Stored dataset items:
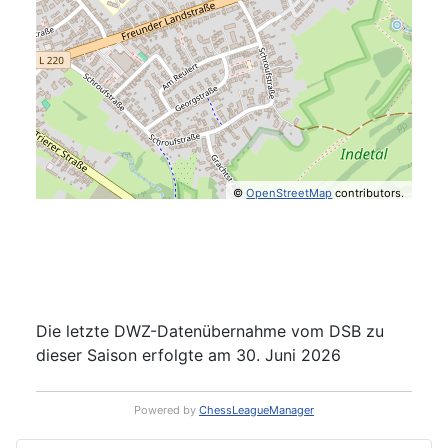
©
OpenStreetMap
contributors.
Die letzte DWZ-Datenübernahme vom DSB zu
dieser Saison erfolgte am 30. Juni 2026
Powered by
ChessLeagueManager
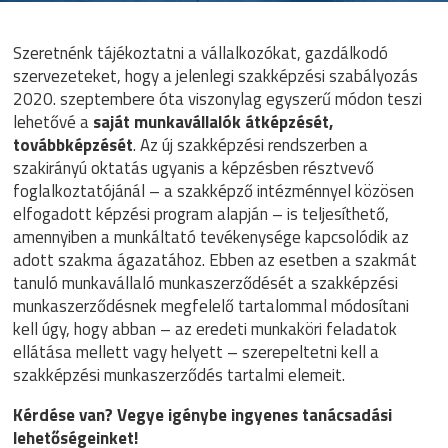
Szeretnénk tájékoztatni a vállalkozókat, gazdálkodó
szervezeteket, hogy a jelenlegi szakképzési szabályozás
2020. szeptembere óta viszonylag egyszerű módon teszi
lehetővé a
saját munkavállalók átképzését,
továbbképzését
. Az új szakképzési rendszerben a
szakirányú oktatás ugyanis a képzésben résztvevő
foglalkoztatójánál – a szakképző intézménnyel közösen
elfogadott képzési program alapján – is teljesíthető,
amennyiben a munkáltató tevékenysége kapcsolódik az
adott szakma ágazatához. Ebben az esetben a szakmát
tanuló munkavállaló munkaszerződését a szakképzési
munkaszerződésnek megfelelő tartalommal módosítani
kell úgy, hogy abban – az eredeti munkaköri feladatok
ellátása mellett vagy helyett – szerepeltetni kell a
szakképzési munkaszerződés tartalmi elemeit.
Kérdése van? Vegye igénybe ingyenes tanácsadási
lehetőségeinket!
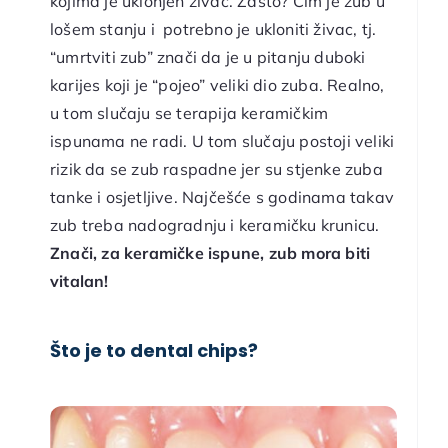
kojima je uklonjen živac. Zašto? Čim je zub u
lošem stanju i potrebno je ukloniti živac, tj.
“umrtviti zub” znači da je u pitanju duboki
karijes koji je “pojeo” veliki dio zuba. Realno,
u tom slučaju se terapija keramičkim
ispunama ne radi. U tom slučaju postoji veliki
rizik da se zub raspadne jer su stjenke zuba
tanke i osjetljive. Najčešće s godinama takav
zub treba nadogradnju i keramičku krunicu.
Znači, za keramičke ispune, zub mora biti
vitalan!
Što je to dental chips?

* * *

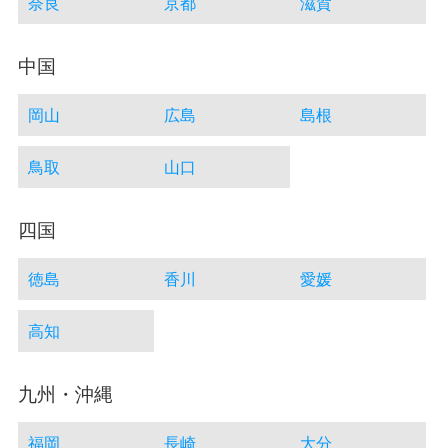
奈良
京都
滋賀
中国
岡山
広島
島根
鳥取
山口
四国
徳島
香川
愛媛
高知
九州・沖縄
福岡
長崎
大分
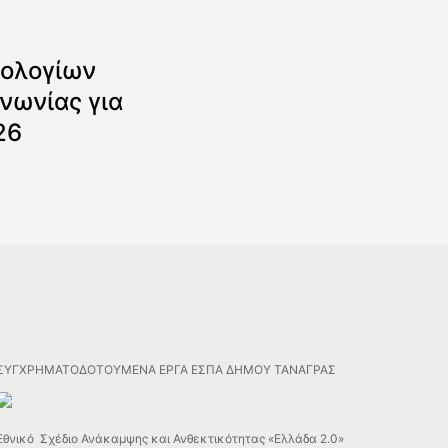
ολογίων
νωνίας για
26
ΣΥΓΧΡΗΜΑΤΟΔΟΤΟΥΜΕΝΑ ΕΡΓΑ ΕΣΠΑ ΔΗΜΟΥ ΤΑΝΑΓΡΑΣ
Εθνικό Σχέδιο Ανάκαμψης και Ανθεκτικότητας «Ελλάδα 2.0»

---

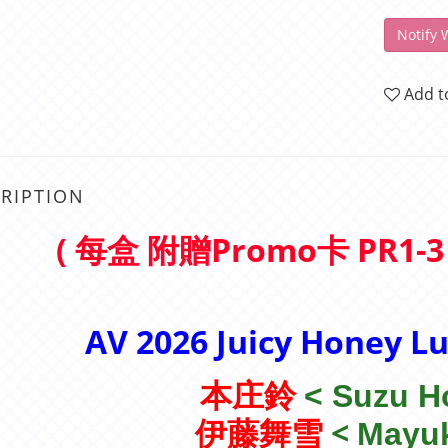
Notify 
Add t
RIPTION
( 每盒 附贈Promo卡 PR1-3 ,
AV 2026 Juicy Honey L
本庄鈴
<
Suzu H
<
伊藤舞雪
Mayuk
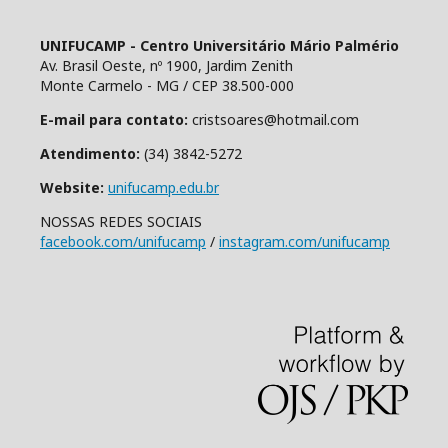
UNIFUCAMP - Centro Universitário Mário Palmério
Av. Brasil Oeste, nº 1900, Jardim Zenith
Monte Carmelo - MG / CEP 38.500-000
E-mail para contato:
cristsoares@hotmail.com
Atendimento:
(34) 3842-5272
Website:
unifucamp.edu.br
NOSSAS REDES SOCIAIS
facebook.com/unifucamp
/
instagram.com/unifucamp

- _WHAT THE EXERCISE ASKS_: Wherever the string "hogy" appears in a line above, copy that line.

- _OUTPUT FOR THIS EXERCISE_:
szervezeteket, hogy a jelenlegi szakképzési szabályozás
kell úgy, hogy abban – az eredeti munkaköri feladatok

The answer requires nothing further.